Illustrations, pictures and graphs should be supplied in the highest quality and in an electronic format that helps us to publish your article in the best way possible. Figures submitted at lower than the required resolutions stated above will be allowed for review purposes. However, the publication process for accepted manuscripts will be delayed until acceptable images have been submitted. Please follow the guidelines below to enable us to prepare your artwork for the printed issue as well as the online version.
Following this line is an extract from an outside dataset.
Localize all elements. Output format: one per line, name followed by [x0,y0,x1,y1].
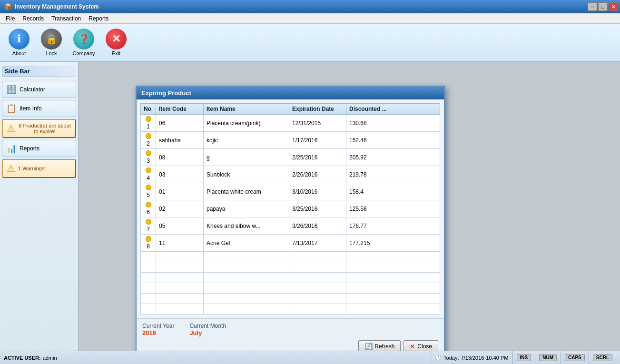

  • Format: TIFF, JPEG: Common format for pictures (containing no text or graphs).
    EPS: Preferred format for graphs and line art (retains quality when enlarging/zooming in).
  • Placement: Figures/charts and tables should be submitted separately. Please add a placeholder note in the running text (i.e., “[insert Figure 1.]"). A single figure may include multiple images (a, b, c, etc.) but all must appear on the same page. Figures should be numbered consecutively in the order in which they appear in the manuscript, using Arabic numerals (e.g., Figure 1, Figure 2, etc).  Figure legends must be included on a separate page following the body of the manuscript. The legends should explain each figure in detail.
  • Resolution: Rasterized based files (i.e., with .tiff or .jpeg extension) require a resolution of at least 300 dpi (dots per inch). Line art should be supplied with a minimum resolution of 800 dpi.
  • File size limits: File sizes should be kept below 10MB where possible. 
  • Color: Please note that images supplied in color will be published in color online and black and white in print (unless otherwise arranged). Therefore, it is important that you supply images that are comprehensible in black and white as well (i.e., by using color with a distinctive pattern or dotted lines). The captions should reflect this by not using words indicating color. For specifically requested color reproduction in print, you will receive information regarding the costs from Sage after receipt of your accepted article. The first color image is $800, and it is $200 for any additional color images within the same contribution.
  • Dimension: Check that the artworks supplied matches or exceeds the dimensions of the journal.
  • Fonts: The lettering used in the artwork should not vary too much in size and type (usually sans serif font as a default).

Image Integrity

Figures should be minimally processed and should reflect the integrity of the original data in the image. Adjustments to images in brightness, contrast, or color balance should be applied equally to the entire image, provided they do not distort any data in the figure, including the background. Selective adjustments and touch-up tools used on portions of a figure are not appropriate. Images should not be layered or combined into a single image unless it is stated that the figure is a product of time-averaged data. All adjustments to image date should be clearly disclosed in the figure legend. Images may be additionally screened to confirm faithfulness to the original data. Authors should be able to supply raw image data upon request. Authors should also list tools and software used to collect image data and should document settings and manipulations in the Methods section.

Visual Abstracts

A graphical abstract is meant to be a clear, quick, and concise pictorial representation of research that has been published in the journal. It is meant to support the written abstract that accompanies all papers submitted for review to the journal. All figures published in the journal, including graphical abstracts, should be of the highest quality and should highlight paper findings. Please note visual abstracts are optional, but if you wish to submit a visual abstract with your paper, please follow the below guidelines:

  • The graphic should be labelled as “graphical abstract” or similar, so that it is clear the file is not an article figure file (e.g., it should not be labelled “Fig1”, “Fig2” etc.)
  • The aspect ratio for the graphic should be 16:9 (the recommended size ratio would be 600px X 338px)
  • The figure file type should be the same as for other article figures. Graphical abstracts, as with all figures in the journal, are only accepted in the following formats: JPG, TIF, or EPS. The journal does not accept Word or PowerPoint figure files.
  • A caption should be provided with the graphic. The caption should read: “This is a graphical representation of the abstract”
  • Do not use images subject to copyright clearance for graphical abstracts. If at all, graphical abstracts should feature aspects of the original figures created for the paper it is supporting.
  • The final visual abstract image should be sent with accepted article.
  • Simplicity is the key to conveying information visually. Terms and abbreviations should match overall journal usage and style.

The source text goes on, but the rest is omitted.